Re: 3.0 - Proposed Requirements

Posted by Jeff Trawick <tr...@gmail.com>.
On 2/14/07, Paul Querna <ch...@force-elite.com> wrote:
> This proposed list of requirements for a 3.0 platform. this list enables
> a 'base' level of performance and design decisions to be made. If others
> can make designs work with 'lessor' requirements, all the better, but
> I'm not worried about it.

I'm not sure what that means.  Other than perhaps the C99 stuff, I
think we all take it for granted that the design should take proper
advantage of the other features when available.  So the topic for
discussion is an absolute set of requirements, with the implementation
not complicated by logic to support a lower set of system
requirements.  Either we design it to require fancy features to work
at all or we don't.

>
> Proposed Requirements:
> - C99 Compiler.

shrug (for some reason it seems more natural to me to follow APR on
what language level is required)

> - High Performance Event System Calls (KQueue, Event Ports, EPoll, I/O
> Completion Ports).
> - Async Socket and Disk IO available. (POSIX AIO?)
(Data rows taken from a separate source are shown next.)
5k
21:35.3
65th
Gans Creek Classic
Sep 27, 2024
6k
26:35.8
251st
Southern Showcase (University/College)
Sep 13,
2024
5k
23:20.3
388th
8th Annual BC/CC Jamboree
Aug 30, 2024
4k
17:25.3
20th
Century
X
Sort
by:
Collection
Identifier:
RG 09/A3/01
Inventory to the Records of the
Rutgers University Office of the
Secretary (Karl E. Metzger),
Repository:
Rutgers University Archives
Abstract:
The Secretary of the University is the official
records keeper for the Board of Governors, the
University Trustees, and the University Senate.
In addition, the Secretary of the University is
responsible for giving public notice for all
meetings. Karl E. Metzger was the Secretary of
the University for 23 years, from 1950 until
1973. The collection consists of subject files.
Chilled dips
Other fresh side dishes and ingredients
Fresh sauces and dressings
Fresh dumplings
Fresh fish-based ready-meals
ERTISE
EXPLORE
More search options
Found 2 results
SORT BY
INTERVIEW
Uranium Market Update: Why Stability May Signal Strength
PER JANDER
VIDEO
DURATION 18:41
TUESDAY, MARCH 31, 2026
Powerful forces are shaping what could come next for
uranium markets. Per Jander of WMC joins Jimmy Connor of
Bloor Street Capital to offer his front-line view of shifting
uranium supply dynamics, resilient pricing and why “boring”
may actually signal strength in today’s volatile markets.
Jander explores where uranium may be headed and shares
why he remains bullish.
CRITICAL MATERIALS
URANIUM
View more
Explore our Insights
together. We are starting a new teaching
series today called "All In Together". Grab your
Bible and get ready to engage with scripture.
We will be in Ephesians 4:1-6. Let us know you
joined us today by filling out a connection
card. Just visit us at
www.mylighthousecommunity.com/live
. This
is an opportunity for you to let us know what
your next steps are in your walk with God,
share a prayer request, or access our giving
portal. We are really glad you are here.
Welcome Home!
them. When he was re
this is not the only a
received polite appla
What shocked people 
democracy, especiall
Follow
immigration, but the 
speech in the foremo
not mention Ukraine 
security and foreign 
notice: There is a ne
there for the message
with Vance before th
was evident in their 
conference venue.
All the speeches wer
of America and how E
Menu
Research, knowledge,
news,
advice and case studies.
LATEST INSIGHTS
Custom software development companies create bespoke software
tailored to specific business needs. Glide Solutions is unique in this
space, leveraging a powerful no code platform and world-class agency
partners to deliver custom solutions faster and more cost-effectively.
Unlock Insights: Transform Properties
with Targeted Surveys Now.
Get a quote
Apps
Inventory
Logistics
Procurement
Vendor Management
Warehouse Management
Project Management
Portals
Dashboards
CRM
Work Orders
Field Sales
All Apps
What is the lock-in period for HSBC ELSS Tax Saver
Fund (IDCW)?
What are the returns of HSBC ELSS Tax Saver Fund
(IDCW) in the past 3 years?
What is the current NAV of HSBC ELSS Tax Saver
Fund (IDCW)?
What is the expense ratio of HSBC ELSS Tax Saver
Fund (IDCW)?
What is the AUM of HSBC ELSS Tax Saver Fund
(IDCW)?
Designing the server so that it can take advantage of these when
available but work fine without them is of tremendous value, not only
for supporting older or different platforms but also for providing a
simplified debugging/development environment for logic not directly
tied to these features.

I don't think we should force every module author to have to be aware
of these aspects of the design (though they may have to require the
use of a simpler MPM).  And we don't want to keep 2.x healthy forever
or chase people to other web servers.

> - Good Kernel Threading.

Dealing with threads/no-threads definitely introduces clutter.  Some
new Apache helper functions that are no-ops when !APR_HAS_THREADS or
the MPM has a single threaded process serving requests could clean up
a lot of the code that cares about this, perhaps at a very slight
performance cost for the non-threaded builds.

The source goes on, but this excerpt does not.